* RECORDS FOR THE TASK:
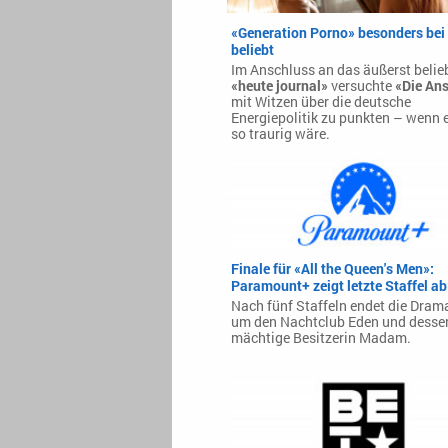
«Generation Porno» besonders bei
beliebt
Im Anschluss an das äußerst belie
«heute journal»
versuchte
«Die Ans
mit Witzen über die deutsche
Energiepolitik zu punkten – wenn e
so traurig wäre.
Finale für «All the Queen's Men»:
Paramount+ zeigt letzte Staffel ab
Nach fünf Staffeln endet die Dram
um den Nachtclub Eden und desse
mächtige Besitzerin Madam.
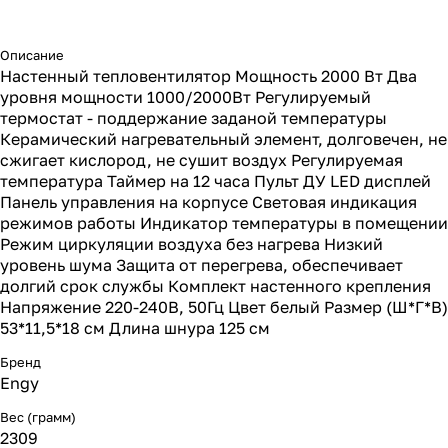
Описание
Настенный тепловентилятор Мощность 2000 Вт Два
уровня мощности 1000/2000Вт Регулируемый
термостат - поддержание заданой температуры
Керамический нагревательный элемент, долговечен, не
сжигает кислород, не сушит воздух Регулируемая
температура Таймер на 12 часа Пульт ДУ LED дисплей
Панель управления на корпусе Световая индикация
режимов работы Индикатор температуры в помещении
Режим циркуляции воздуха без нагрева Низкий
уровень шума Защита от перегрева, обеспечивает
долгий срок службы Комплект настенного крепления
Напряжение 220-240В, 50Гц Цвет белый Размер (Ш*Г*В)
53*11,5*18 см Длина шнура 125 см
Бренд
Engy
Вес (грамм)
2309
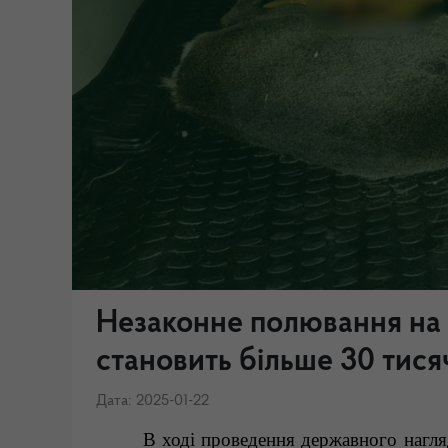
Незаконне полювання на 
становить більше 30 тися
Дата: 2025-01-22
В
ході проведення державного нагляд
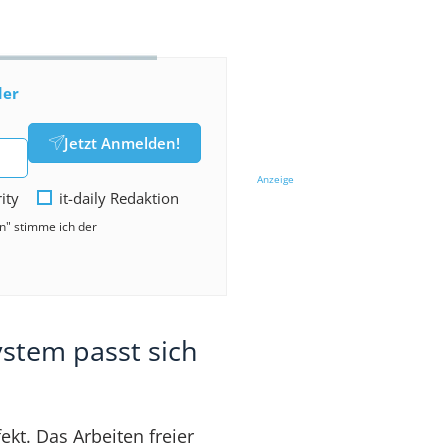
der
Jetzt Anmelden!
Anzeige
rity
it-daily Redaktion
en" stimme ich der
ystem passt sich
ekt. Das Arbeiten freier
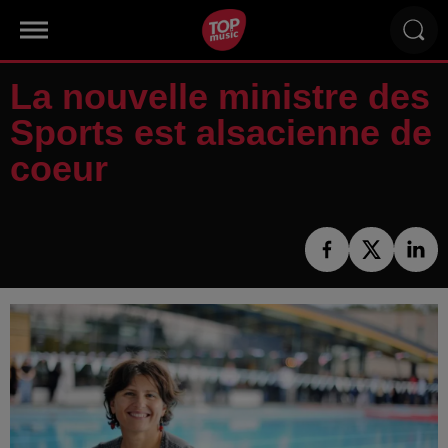
La nouvelle ministre des
Sports est alsacienne de
coeur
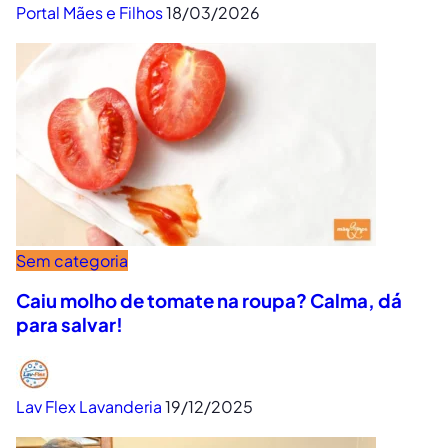
Portal Mães e Filhos
18/03/2026
Sem categoria
Caiu molho de tomate na roupa? Calma, dá
para salvar!
Lav Flex Lavanderia
19/12/2025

* PROBLEM:
Repeat each line of the records exactly. Do not include the pictures.

* YOUR RESPONSE:
«Generation Porno» besonders bei
beliebt
Im Anschluss an das äußerst belie
«heute journal»
versuchte
«Die Ans
mit Witzen über die deutsche
Energiepolitik zu punkten – wenn e
so traurig wäre.
Finale für «All the Queen's Men»:
Paramount+ zeigt letzte Staffel ab
Nach fünf Staffeln endet die Dram
um den Nachtclub Eden und desse
mächtige Besitzerin Madam.
Описание
Настенный тепловентилятор Мощность 2000 Вт Два
уровня мощности 1000/2000Вт Регулируемый
термостат - поддержание заданой температуры
Керамический нагревательный элемент, долговечен, не
сжигает кислород, не сушит воздух Регулируемая
температура Таймер на 12 часа Пульт ДУ LED дисплей
Панель управления на корпусе Световая индикация
режимов работы Индикатор температуры в помещении
Режим циркуляции воздуха без нагрева Низкий
уровень шума Защита от перегрева, обеспечивает
долгий срок службы Комплект настенного крепления
Напряжение 220-240В, 50Гц Цвет белый Размер (Ш*Г*В)
53*11,5*18 см Длина шнура 125 см
Бренд
Engy
Вес (грамм)
2309
Незаконне полювання на 
становить більше 30 тися
Дата: 2025-01-22
В
ході проведення державного нагляд
der
Jetzt Anmelden!
Anzeige
rity
it-daily Redaktion
en" stimme ich der
ystem passt sich
ekt. Das Arbeiten freier
La nouvelle ministre des
Sports est alsacienne de
coeur
Portal Mães e Filhos
18/03/2026
Sem categoria
Caiu molho de tomate na roupa? Calma, dá
para salvar!
Lav Flex Lavanderia
19/12/2025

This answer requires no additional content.